Banks Teaching the Futility of Chasing Credit Scores
Banks and other lenders are now teaching many of us a lesson. The lesson is the futility of focusing on credit scores as a financial planning strategy.
There are websites dedicated to describing different tactical score-boosting moves. And, of course, there are plenty of opportunities for consumers to pay the credit score industry for the ability to monitor their scores on a daily or even real-time basis.
Lately, banks and other lenders have decided to take matters into their own hands. Consumer credit accounts – including credit cards and HELOCs – are being reduced or even closed out by the lenders. It does not matter if the consumer has been a 100% responsible borrower, with no late payments and manageable debt loads. Banks are arbitrarily closing or reducing lines of credit to simplify and lower the risks of their own lending portfolios. Those precious credit scores are being damaged even though the consumer did nothing but obediently follow the credit score rules.
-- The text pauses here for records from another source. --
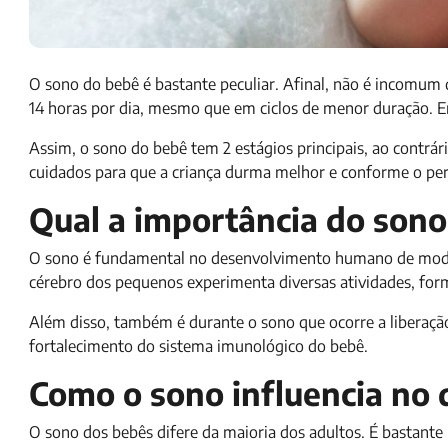
O sono do bebê é bastante peculiar. Afinal, não é incomu
14 horas por dia, mesmo que em ciclos de menor duração. E
Assim, o sono do bebê tem 2 estágios principais, ao contrár
cuidados para que a criança durma melhor e conforme o p
Qual a importância do sono
O sono é fundamental no desenvolvimento humano de modo g
cérebro dos pequenos experimenta diversas atividades, fo
Além disso, também é durante o sono que ocorre a liberaç
fortalecimento do sistema imunológico do bebê.
Como o sono influencia no
O sono dos bebês difere da maioria dos adultos. É bastante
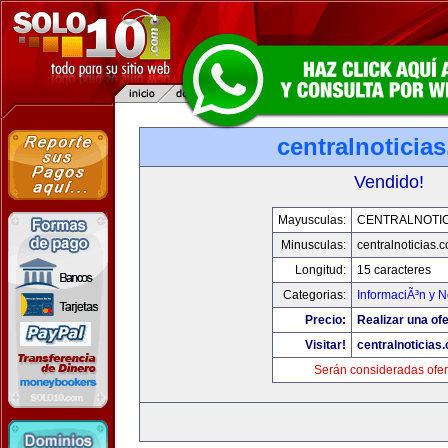
centralnoticia
Vendido!
Mayusculas:
CENTRALNOTIC
Minusculas:
centralnoticias.
Longitud:
15 caracteres
Categorias:
InformaciÃ³n y N
Precio:
Realizar una ofe
Visitar!
centralnoticias
Serán consideradas ofer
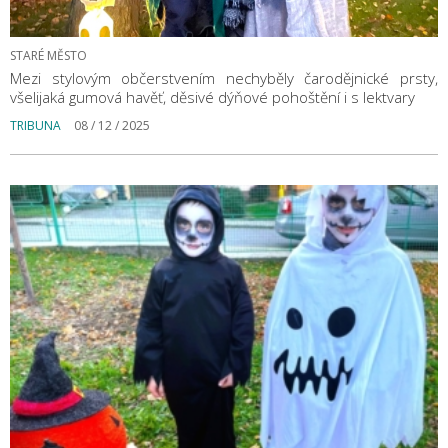
STARÉ MĚSTO
Mezi stylovým občerstvením nechyběly čarodějnické prsty,
všelijaká gumová havěť, děsivé dýňové pohoštění i s lektvary
TRIBUNA
08 / 12 / 2025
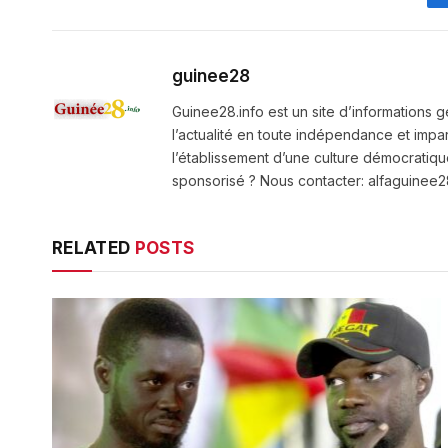
guinee28
Guinee28.info est un site d’informations g
l’actualité en toute indépendance et impart
l’établissement d’une culture démocratiqu
sponsorisé ? Nous contacter: alfaguine
RELATED
POSTS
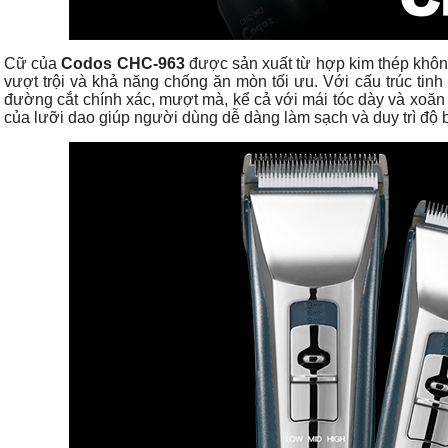
Cữ của
Codos CHC-963
được sản xuất từ hợp kim thép không
vượt trội và khả năng chống ăn mòn tối ưu. Với cấu trúc ti
đường cắt chính xác, mượt mà, kể cả với mái tóc dày và xoăn 
của lưỡi dao giúp người dùng dễ dàng làm sạch và duy trì độ b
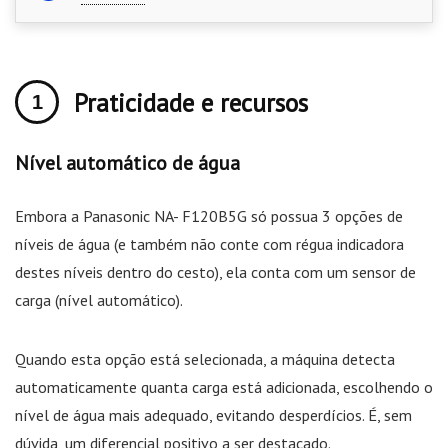
Praticidade e recursos
Nível automático de água
Embora a Panasonic NA- F120B5G só possua 3 opções de
níveis de água (e também não conte com régua indicadora
destes níveis dentro do cesto), ela conta com um sensor de
carga (nível automático).
Quando esta opção está selecionada, a máquina detecta
automaticamente quanta carga está adicionada, escolhendo o
nível de água mais adequado, evitando desperdícios. É, sem
dúvida, um diferencial positivo a ser destacado.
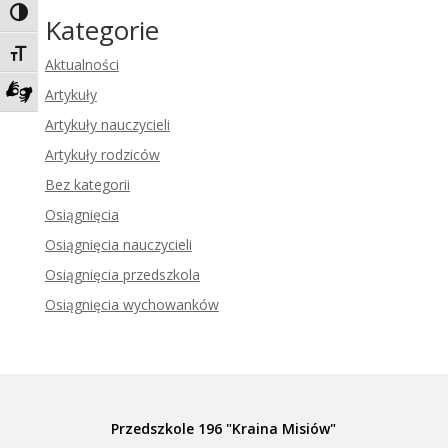
Toggle High Contrast
Kategorie
Toggle Font size
Aktualności
Artykuły
Zadzwoń do tłumacza języka migowego
Artykuły nauczycieli
Artykuły rodziców
Bez kategorii
Osiągnięcia
Osiągnięcia nauczycieli
Osiągnięcia przedszkola
Osiągnięcia wychowanków
Przedszkole 196 "Kraina Misiów"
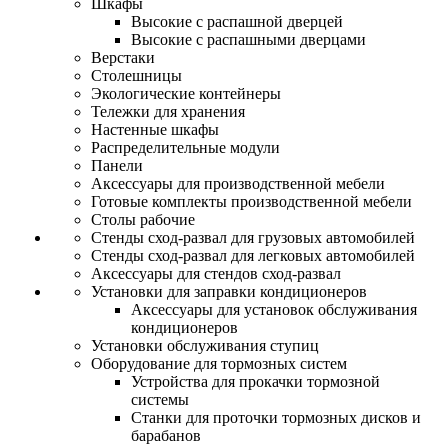
Шкафы
Высокие с распашной дверцей
Высокие с распашными дверцами
Верстаки
Столешницы
Экологические контейнеры
Тележки для хранения
Настенные шкафы
Распределительные модули
Панели
Аксессуары для производственной мебели
Готовые комплекты производственной мебели
Столы рабочие
Стенды сход-развал для грузовых автомобилей
Стенды сход-развал для легковых автомобилей
Аксессуары для стендов сход-развал
Установки для заправки кондиционеров
Аксессуары для установок обслуживания
кондиционеров
Установки обслуживания ступиц
Оборудование для тормозных систем
Устройства для прокачки тормозной
системы
Станки для проточки тормозных дисков и
барабанов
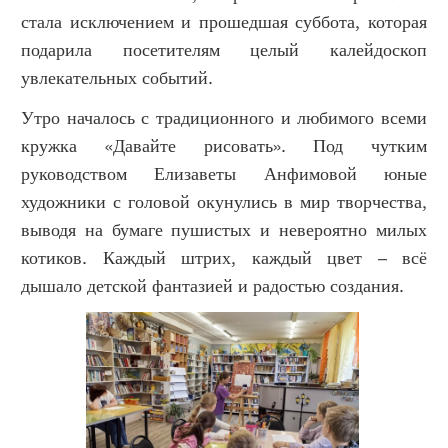
стала исключением и прошедшая суббота, которая
подарила посетителям целый калейдоскоп
увлекательных событий.
Утро началось с традиционного и любимого всеми
кружка «Давайте рисовать». Под чутким
руководством Елизаветы Анфимовой юные
художники с головой окунулись в мир творчества,
выводя на бумаге пушистых и невероятно милых
котиков. Каждый штрих, каждый цвет – всё
дышало детской фантазией и радостью создания.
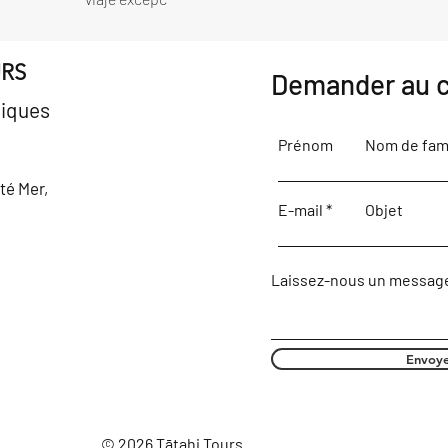
URS
Demander au c
iques
Prénom
Nom de fami
ôté Mer,
E-mail
Objet
Laissez-nous un message
Envoy
© 2026 Tātahi Tours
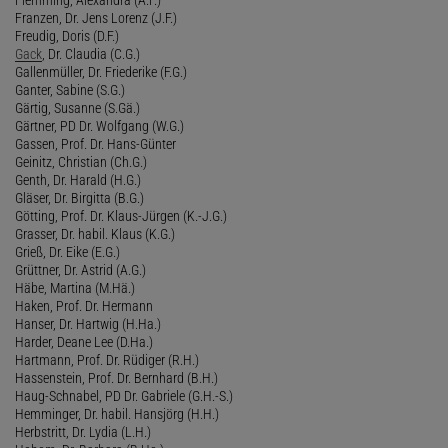
Franzen, Dr. Jens Lorenz (J.F.)
Freudig, Doris (D.F.)
Gack
, Dr. Claudia (C.G.)
Gallenmüller, Dr. Friederike (F.G.)
Ganter, Sabine (S.G.)
Gärtig, Susanne (S.Gä.)
Gärtner, PD Dr. Wolfgang (W.G.)
Gassen, Prof. Dr. Hans-Günter
Geinitz, Christian (Ch.G.)
Genth, Dr. Harald (H.G.)
Gläser, Dr. Birgitta (B.G.)
Götting, Prof. Dr. Klaus-Jürgen (K.-J.G.)
Grasser, Dr. habil. Klaus (K.G.)
Grieß, Dr. Eike (E.G.)
Grüttner, Dr. Astrid (A.G.)
Häbe, Martina (M.Hä.)
Haken, Prof. Dr. Hermann
Hanser, Dr. Hartwig (H.Ha.)
Harder, Deane Lee (D.Ha.)
Hartmann, Prof. Dr. Rüdiger (R.H.)
Hassenstein, Prof. Dr. Bernhard (B.H.)
Haug-Schnabel, PD Dr. Gabriele (G.H.-S.)
Hemminger, Dr. habil. Hansjörg (H.H.)
Herbstritt, Dr. Lydia (L.H.)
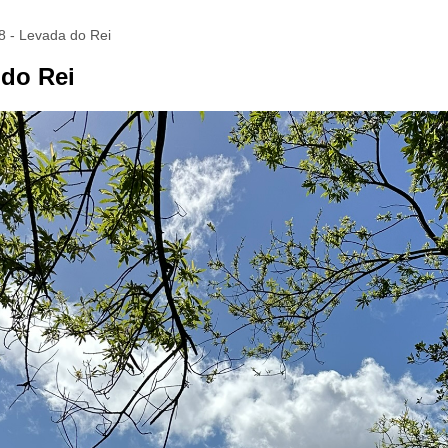
8 - Levada do Rei
 do Rei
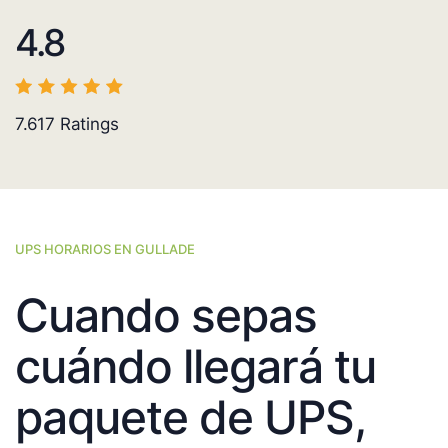
4.8
7.617
Ratings
UPS HORARIOS EN GULLADE
Cuando sepas
cuándo llegará tu
paquete de UPS,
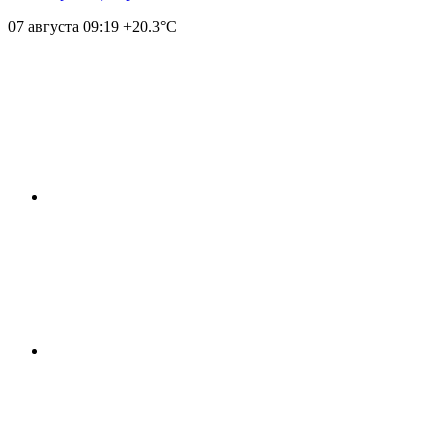
07 августа
09:19
+20.3°С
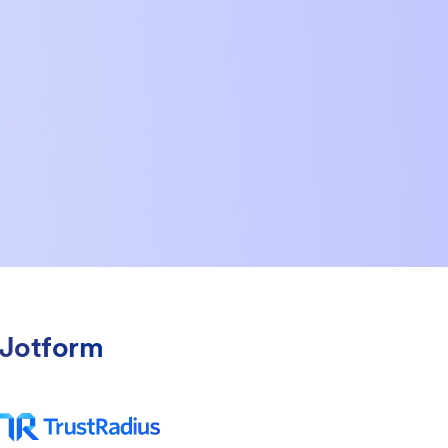
é Jotform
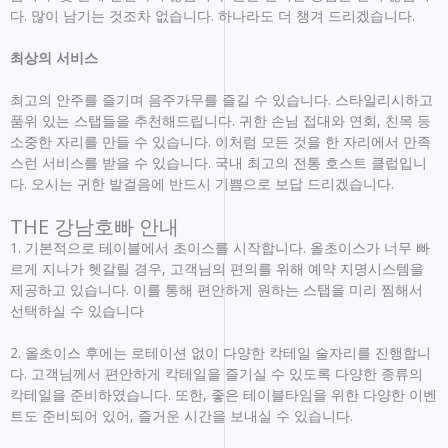
다. 많이 남기는 것조차 없습니다. 하나라도 더 챙겨 드리겠습니다.
최상의 서비스
최고의 안주를 즐기며 음주가무를 즐길 수 있습니다. 스타일리시하고
품위 있는 스탭들을 추천해드립니다. 귀한 손님 접대와 연회, 친목 등
소중한 자리를 만들 수 있습니다. 이처럼 모든 것을 한 자리에서 만족
스런 서비스를 받을 수 있습니다. 국내 최고의 전통 호스트 클럽입니
다. 오시는 귀한 발걸음에 반드시 기쁨으로 보답 드리겠습니다.
THE 강남호빠 안내
1. 기본적으로 테이블에서 초이스를 시작합니다. 올초이스가 너무 빠
르게 지나가 헷갈릴 경우, 고객님의 편의를 위해 예약 지명시스템을
제공하고 있습니다. 이를 통해 편안하게 원하는 스탭을 미리 찜해서
선택하실 수 있습니다
2. 올초이스 후에는 로테이션 없이 다양한 칵테일 술자리를 진행합니
다. 고객님께서 편안하게 칵테일을 즐기실 수 있도록 다양한 종류의
칵테일을 준비하였습니다. 또한, 좋은 테이블타임을 위한 다양한 이벤
트도 준비되어 있어, 즐거운 시간을 보내실 수 있습니다.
According to this article from the U.S.A. today, the median credit scores dropped by 5 points nationally in 2008. In parts of California, Arizona, and Florida, the median scores fell by 17, 14, and 12 points respectively. Again, these declines are primarily attributable to actions by credit providers, not credit users.
Part of the problem is that many lenders originally used poor underwriting standards or processes when the credit lines were first extended. Now these same lenders are re-visiting what they did initially and making adjustments. A consequence of the banks’ credit “do-over” strategy is that the borrower’s apparent credit worthiness falls. Because the tentacles of the credit score reach into all aspects of our financial lives, we suddenly become less worthy. Costs of credit and insurance go up. A rapid decline in median credit scores is nothing to joke about for a lot of people who are affected.
Part of me wants to say “I told you so” because Mr. ToughMoneyLove has been preaching against credit-score centric behavior for a long time. On the other hand, something positive can come out of this lesson. Some consumer advocacy groups and even politicians are paying attention and talking about intervening.
Generally I am opposed to government intervention into our financial affairs. But if intervention can reduce the influence of the credit score in our financial lives, I am all for it. Such diminished influence will allow us to direct our money energies at things that really matter, like building and preserving wealth. An intervention that breaks a cycle of credit score addiction can be a good thing.
What are your thoughts on what is happening with credit scores? Do you think the government should intervene and regulate the credit score system?